O contrato de trabalho (CT) pode definir-se como aquele pelo qual uma pessoa singular se obriga, mediante retribuição, a prestar a sua actividade a outra pessoa ou outras pessoas, no âmbito de organização e sob a autoridade destas. Desta noção resulta, claramente, que o trabalhador é colocado em posição de desvantagem face à outra parte, a entidade empregadora. É que, na relação laboral o trabalhador surge como sujeito juridicamente subordinado e adstrito à autoridade e direcção do empregador. Vale dizer que o trabalhador é colocado sob a alçada do poder da entidade empregadora[1].

A posição de domínio da entidade empregadora traduz-se na conjugação de três poderes: o poder directivo, o poder regulamentar e o poder disciplinar, consagrados nos arts. 97.º, 99.º e 98.º do Código do Trabalho, respectivamente[2].

Sobre o poder de direcção lê-se no art. 97.º que “compete ao empregador estabelecer os termos em que o trabalho deve ser prestado, dentro dos limites decorrentes do contrato e das normas que o regem”[3].

Este poder permite ao empregador estabelecer as condições em que o trabalhador executa a actividade objecto do contrato de trabalho, nomeadamente, distribuir tarefas, fixar o horário, o local de trabalho e as funções concretamente exercidas, bem como controlar e fiscalizar toda a actividade, assegurando, deste modo, que o trabalho prestado corresponde às suas pretensões. O dever de obediência do trabalhador está, de certa forma, associado a este poder. O poder regulamentar está consagrado no art. 99.º do Código do Trabalho que estabelece que: “o empregador pode elaborar regulamento interno de empresa sobre organização e disciplina do trabalho”[4].

Este é o poder que permite ao empregador estipular, por escrito, as regras sobre a organização e a disciplina do trabalho, ou seja, permite instituir normas relativas à prestação da actividade laboral e a disposições disciplinares. “Se o empregador “governa” e “legisla”, ele também dispõe do poder de julgar e punir”[5], constituindo assim o terceiro poder da entidade empregadora, o poder disciplinar.

[1] Apesar de tudo, este poder da entidade empregadora tem-se vindo a mitigar em virtude da luta pelos direitos e garantias dos trabalhadores.
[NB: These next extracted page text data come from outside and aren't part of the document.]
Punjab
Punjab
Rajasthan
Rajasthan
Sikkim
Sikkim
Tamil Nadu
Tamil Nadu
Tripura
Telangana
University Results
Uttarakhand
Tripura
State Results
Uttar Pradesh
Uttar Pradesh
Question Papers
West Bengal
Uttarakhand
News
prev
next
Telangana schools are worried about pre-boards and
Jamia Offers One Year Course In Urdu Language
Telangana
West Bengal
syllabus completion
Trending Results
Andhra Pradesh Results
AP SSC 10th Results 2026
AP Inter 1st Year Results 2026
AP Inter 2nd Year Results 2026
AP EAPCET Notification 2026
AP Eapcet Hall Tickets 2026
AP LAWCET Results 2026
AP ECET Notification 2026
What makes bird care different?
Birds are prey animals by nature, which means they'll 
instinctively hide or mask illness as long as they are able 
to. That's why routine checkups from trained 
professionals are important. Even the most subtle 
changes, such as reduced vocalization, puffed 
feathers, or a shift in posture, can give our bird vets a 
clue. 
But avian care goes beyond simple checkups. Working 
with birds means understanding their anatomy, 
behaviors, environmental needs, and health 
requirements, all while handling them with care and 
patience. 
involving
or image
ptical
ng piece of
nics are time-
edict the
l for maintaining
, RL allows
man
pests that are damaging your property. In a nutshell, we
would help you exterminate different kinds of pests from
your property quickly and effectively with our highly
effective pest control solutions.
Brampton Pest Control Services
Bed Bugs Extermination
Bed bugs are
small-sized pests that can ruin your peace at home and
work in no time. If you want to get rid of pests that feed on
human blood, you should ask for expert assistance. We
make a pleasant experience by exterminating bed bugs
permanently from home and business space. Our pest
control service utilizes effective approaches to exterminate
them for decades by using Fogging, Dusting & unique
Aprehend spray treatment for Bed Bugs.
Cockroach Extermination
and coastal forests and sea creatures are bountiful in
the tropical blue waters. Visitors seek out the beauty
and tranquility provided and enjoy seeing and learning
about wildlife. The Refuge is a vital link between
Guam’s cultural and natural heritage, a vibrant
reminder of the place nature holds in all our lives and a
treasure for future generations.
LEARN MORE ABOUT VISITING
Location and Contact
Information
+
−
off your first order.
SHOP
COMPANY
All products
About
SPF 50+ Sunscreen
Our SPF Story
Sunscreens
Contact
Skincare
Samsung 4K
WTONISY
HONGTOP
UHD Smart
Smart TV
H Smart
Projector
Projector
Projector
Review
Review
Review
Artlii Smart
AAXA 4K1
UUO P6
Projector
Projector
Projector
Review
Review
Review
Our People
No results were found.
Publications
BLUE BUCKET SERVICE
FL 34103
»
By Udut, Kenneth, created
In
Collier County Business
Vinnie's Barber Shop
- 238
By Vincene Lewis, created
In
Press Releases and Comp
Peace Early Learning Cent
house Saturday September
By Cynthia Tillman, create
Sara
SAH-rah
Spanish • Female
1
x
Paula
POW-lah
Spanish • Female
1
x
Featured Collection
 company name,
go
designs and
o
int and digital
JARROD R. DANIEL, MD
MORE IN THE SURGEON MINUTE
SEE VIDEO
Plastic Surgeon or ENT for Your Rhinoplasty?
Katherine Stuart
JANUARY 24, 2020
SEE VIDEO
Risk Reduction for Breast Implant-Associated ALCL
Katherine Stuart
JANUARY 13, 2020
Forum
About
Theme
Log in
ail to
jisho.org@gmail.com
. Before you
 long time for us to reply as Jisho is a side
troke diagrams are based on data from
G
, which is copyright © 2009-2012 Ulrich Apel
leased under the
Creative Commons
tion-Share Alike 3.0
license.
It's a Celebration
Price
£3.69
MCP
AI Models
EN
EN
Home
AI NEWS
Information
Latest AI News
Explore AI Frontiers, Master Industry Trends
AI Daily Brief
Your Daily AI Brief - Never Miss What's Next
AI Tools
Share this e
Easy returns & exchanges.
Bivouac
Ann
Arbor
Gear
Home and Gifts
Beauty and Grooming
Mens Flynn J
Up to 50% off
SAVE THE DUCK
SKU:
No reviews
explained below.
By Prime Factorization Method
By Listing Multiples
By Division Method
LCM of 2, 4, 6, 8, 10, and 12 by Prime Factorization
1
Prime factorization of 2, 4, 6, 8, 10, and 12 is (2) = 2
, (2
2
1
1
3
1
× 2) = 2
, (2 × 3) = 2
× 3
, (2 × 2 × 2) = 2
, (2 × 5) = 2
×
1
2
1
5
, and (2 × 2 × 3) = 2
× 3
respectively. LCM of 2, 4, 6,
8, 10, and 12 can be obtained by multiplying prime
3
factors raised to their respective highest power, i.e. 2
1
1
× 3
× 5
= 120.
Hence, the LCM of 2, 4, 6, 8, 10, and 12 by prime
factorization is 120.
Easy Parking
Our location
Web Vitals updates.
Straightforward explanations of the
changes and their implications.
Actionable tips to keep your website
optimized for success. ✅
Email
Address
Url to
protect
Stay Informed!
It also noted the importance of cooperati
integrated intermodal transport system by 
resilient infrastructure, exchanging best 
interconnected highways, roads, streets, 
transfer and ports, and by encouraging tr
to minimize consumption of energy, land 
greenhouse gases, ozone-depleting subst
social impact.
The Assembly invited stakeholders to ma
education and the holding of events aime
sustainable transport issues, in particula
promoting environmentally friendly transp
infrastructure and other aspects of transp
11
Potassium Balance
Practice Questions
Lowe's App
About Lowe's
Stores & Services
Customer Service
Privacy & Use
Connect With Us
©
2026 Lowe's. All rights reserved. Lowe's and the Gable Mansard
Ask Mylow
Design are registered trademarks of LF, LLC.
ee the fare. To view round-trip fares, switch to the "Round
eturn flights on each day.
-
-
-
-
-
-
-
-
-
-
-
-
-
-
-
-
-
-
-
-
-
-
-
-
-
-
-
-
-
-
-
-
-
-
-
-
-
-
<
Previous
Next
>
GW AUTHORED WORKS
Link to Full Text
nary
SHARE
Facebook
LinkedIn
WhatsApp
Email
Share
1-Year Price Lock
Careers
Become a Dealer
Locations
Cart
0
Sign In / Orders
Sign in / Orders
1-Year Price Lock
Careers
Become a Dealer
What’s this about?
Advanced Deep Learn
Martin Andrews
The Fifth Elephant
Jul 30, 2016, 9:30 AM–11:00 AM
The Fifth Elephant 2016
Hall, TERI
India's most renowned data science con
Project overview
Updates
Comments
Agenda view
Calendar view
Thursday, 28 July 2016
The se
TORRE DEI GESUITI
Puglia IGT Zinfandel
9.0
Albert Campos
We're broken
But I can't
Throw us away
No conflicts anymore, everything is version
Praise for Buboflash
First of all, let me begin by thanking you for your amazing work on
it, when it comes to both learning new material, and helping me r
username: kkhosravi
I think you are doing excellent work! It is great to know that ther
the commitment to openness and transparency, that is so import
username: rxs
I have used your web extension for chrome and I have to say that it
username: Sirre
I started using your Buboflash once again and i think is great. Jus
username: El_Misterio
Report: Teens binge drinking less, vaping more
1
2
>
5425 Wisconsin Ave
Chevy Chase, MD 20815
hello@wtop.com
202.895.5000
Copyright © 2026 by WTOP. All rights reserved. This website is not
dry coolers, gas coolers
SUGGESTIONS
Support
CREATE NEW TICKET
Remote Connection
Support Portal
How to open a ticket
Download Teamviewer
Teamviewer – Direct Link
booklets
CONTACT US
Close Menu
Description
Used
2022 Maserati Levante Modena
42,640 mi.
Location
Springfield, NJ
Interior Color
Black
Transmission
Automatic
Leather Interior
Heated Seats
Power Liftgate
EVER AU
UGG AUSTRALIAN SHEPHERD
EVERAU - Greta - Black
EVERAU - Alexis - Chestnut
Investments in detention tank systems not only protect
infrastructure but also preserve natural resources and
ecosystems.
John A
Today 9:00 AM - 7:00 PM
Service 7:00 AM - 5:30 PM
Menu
Para o “empoderamento” do trabalhador face ao empregador muito têm contribuído as recentes normas do direito do trabalho bem como, aliás, a própria CRP. Sobre a influência do poder político e sindical na relação laboral veja-se MACEDO, Pedro Sousa, Poder Disciplinar Patronal, Almedina, Coimbra, 1990, p. 9.

[2] Sobre os poderes da entidade empregadora vide AMADO, João Leal, Contrato de Trabalho…, p.p 177 e seguintes; RAMALHO, Maria do Rosário Palma, Do Fundamento do Poder Disciplinar Laboral, Almedina, Coimbra, 1993, p.p. 147 e seguintes.

[3] Para mais desenvolvimentos sobre o poder de direcção vide ASSIS, Rui, O Poder de Direcção do Empregador: Configuração Geral e Problemas Actuais, Coimbra Editora, 2005

[4] Segundo o art. 99.º, n.º 2 “na elaboração do regulamento interno da empresa é ouvida a comissão de trabalhadores ou, na sua falta, as comissões intersindicais, as comissões sindicais ou os delegados sindicais”. Acrescenta o n.º 3 que o regulamento interno apenas “produz efeitos após a publicitação do respetivo conteúdo, designadamente através de afixação na sede da empresa e nos locais de trabalho, de modo a possibilitar o seu pleno conhecimento, a todo o tempo, pelos trabalhadores”. Para MARIA DO ROSÁRIO PALMA RAMALHO este não é um poder autónomo, é uma forma de manifestação dos poderes diretivo e disciplinar, RAMALHO, Maria do Rosário Palma, Direito do Trabalho: Parte I – Dogmática Geral. 2ª Edição, Almedina, 2009, p. 260.